「痛い…っ」


保健室に着いて、消毒をしてもらう。


「もう、どうやったらこんなに傷ができるの?」


保健室の先生、藤子ちゃんが不思議そうに聞いてくる。


「あはは…」


さすがに『裁縫をしていて針を刺しまくりました』とは言えなかった。


「ありがとうございました〜。」


絆創膏を貼り終え、保健室を後にする。


また教室へ戻ろうと歩き出した時、背後から聞き覚えのある声がした。


「おーい、そこの女子!危ないからどいててなー。

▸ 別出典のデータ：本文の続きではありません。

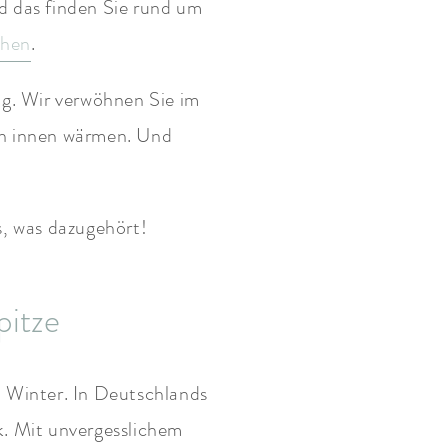
d das finden Sie rund um
chen
.
. Wir verwöhnen Sie im
on innen wärmen. Und
s, was dazugehört!
pitze
m Winter. In Deutschlands
k. Mit unvergesslichem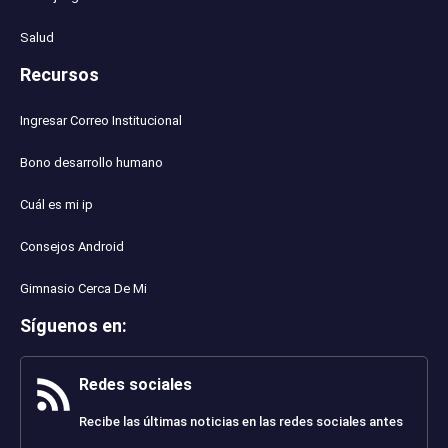
Salud
Recursos
Ingresar Correo Institucional
Bono desarrollo humano
Cuál es mi ip
Consejos Android
Gimnasio Cerca De Mi
Síguenos en
:
Redes sociales
Recibe las últimas noticias en las redes sociales antes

」


後ろを振り向くと、大きな荷物を抱えた男の人が歩いてくる。


「その声…先生?」


私の問いかけに、唯斗先生が荷物からひょっこり顔を出した。


「なんだ、碧か!サボってんの?」


私を見ると、歩くのをやめてニヤニヤと話しかけてきた。


始業式の日から、先生とは大分仲良くなったと思う。


もちろん、仲良くなったのは私だけじゃないけれど。


「サボってないよ!保健室行ってたの!」


「保健室?ケガしたのか?」


「ちょっと…ね」


私が苦笑いをすると、先生は「ふーん」と言った。


ふーんって…全然興味ないのね…


って、なんで私少し落ち込んでるのよ!


先生なんてどうでもいいのに。


「そ、そう言う先生は何してるの!」


「ふつーに荷物運んでる。」


う…そりゃそうだ。


「少しぐらいなら…手伝ってあげてもいいけど?」


私がそう言うと、先生はブハッと吹き出した。


「なんだよそれ。ツンデレか!」


先生は私の頭をグシャグシャと撫でた。


ちょ、髪の毛が崩れる…!


朝は30分かけてブローしてるのに!


そう思っているのに、何故か全然イヤじゃない。


それどころか、少し嬉しい…なんて。


そんな事を考えている自分に、顔が赤くなってしまう。


「ちょっと先生!女子の髪の毛くしゃくしゃにしないでよ!」


私は顔が赤いのがバレたくなくて、先生の手を払い退けた。


「あはは、悪い悪い。」


先生はそんな事に気付く様子もなく、呑気に笑っていた。